The last couple of blogs I have been talking about direct to consumer (DTC) genetic tests. I talked about how the FDA has begun looking into them and why the FDA isn’t happy with what it sees.
In this blog I thought I’d propose a couple of different ways these DTC companies can present their data that might mollify the FDA. These changes will also let consumers know what they’re really getting and whether they want it at all.
Before starting, I want to say that I will focus on 23andMe, a Bay Area company. I’m not picking on them. They are just the company I know best and one of the few that is good enough to survive the FDA’s scrutiny. I also know a lot about them because I have taken their test.
23andMe has a very good website. They present complicated data in an understandable and easily searchable way. Their major weakness, though, is that they implicitly promise more than they can actually deliver. In essence, even though they are pretty good about disclaimers, they aren’t good enough.
One of the first things the company should probably do is to reorganize the first page that potential customers see. They need to make sure that potential customers have a good idea about what they can and can’t get from these sorts of genetic tests.
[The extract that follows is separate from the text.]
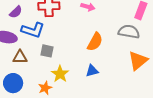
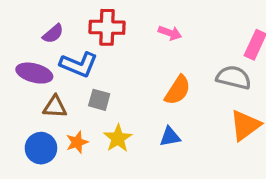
orange star: (45, 88) -> (77, 142), moved

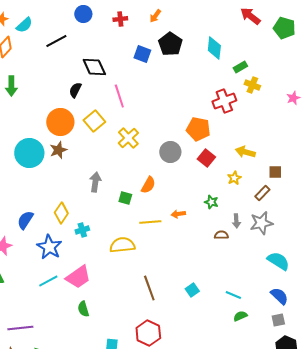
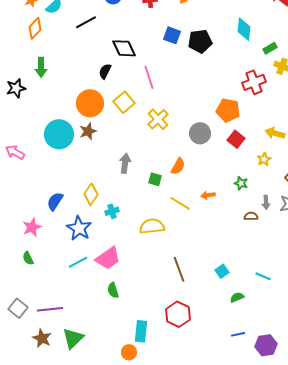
black pentagon: (170, 44) -> (200, 41), moved, turned 30
yellow line: (150, 222) -> (180, 203), turned 35
green semicircle: (240, 316) -> (237, 297), moved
For example, right now a prominent feature is a box that lets the viewer search for the diseases 23andMe “covers” along with a list of popular topics. People may come away thinking 23andMe has useful tests for most of the diseases listed. They don’t.
They have some useful tests for a few, rare genetic diseases. But the bulk of their tests are not at all useful yet in figuring out someone’s risk of getting a certain disease. What they have for the more complicated diseases is a way for people to compare their DNA to various studies in the scientific literature.
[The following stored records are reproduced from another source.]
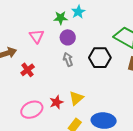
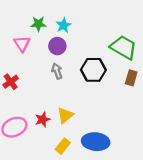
cyan star: (78, 12) -> (64, 25), moved
green star: (61, 18) -> (38, 24), moved

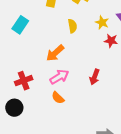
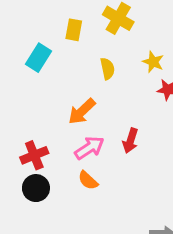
cyan rectangle: (20, 25) -> (38, 58), moved
red arrow: (95, 77) -> (130, 141), moved
black circle: (14, 108) -> (36, 188), moved

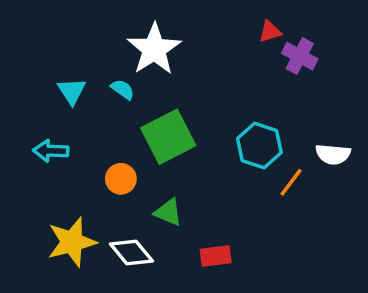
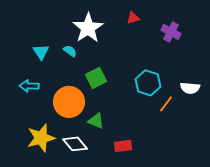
red triangle: (270, 32) -> (133, 18), moved
green square: (168, 137) -> (96, 78), size x0.7
orange circle: (121, 179) -> (69, 102), size x1.8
Maybe a study was done that found a DNA difference involved in diabetes. Customers can see whether or not they have this difference too but this tells them nothing about their risk for diabetes. It gives just one piece of a giant puzzle. They are not getting any meaningful results that can predict their risk for diabetes. This box should probably be heavily modified or even eliminated.
In fact, the website really should be organized into different sections that are labeled by how medically useful they are to the customer rather than by how strong the DNA study was scientifically. Maybe they could split their tests into three sections.
The first would be carrier testing. These tests can tell you if you have a hidden genetic disease that you could pass down to your child if your partner has it as well. This would get high marks for reliability, scientific validity, and usefulness.
The next section would be more fun related stuff. This would have ancestry and some of the traits testing. It would be able to tell you what your earwax is like, where your mother’s, mother’s, mother’s, etc. mother came from, the odds that your child might have blue eyes, etc.
The final section would include the bulk of what is tested. These are the tests that compare your results to results in the scientific literature for complex diseases. Many of these tests would score high in scientific validity but get no points for usefulness. As I said before, most if not all of these tests will not give you an accurate risk assessment for the diseases they look at. Period.
There isn’t any reason these results shouldn’t be included, though. Maybe people enjoy seeing the results or want to use them to watch progress in the field or whatever. But the companies need to say upfront that these tests are not that useful for determining risk. This needs to be obvious enough that someone wouldn’t buy the product just for that test.
As a last point, 23andMe (and all genetic testing companies) need to be much more upfront about what their tests can offer based on race. The carrier tests are probably pretty good for most everyone (although they may miss any nonwhite versions of many diseases). The fun section might be pretty useful to the nonwhite world for ancestry but probably less so for traits as they have mostly been determined for people of European descent.
Most of the rest of the tests they offer that deal with more complex diseases have only been validated for white people. This needs to be explicit on their website so nonwhite people know they aren’t getting as much bang for their buck. Buyer of color beware!
These kinds of changes will go a long way towards making these sites more transparent to potential customers. And they may even keep the FDA at bay.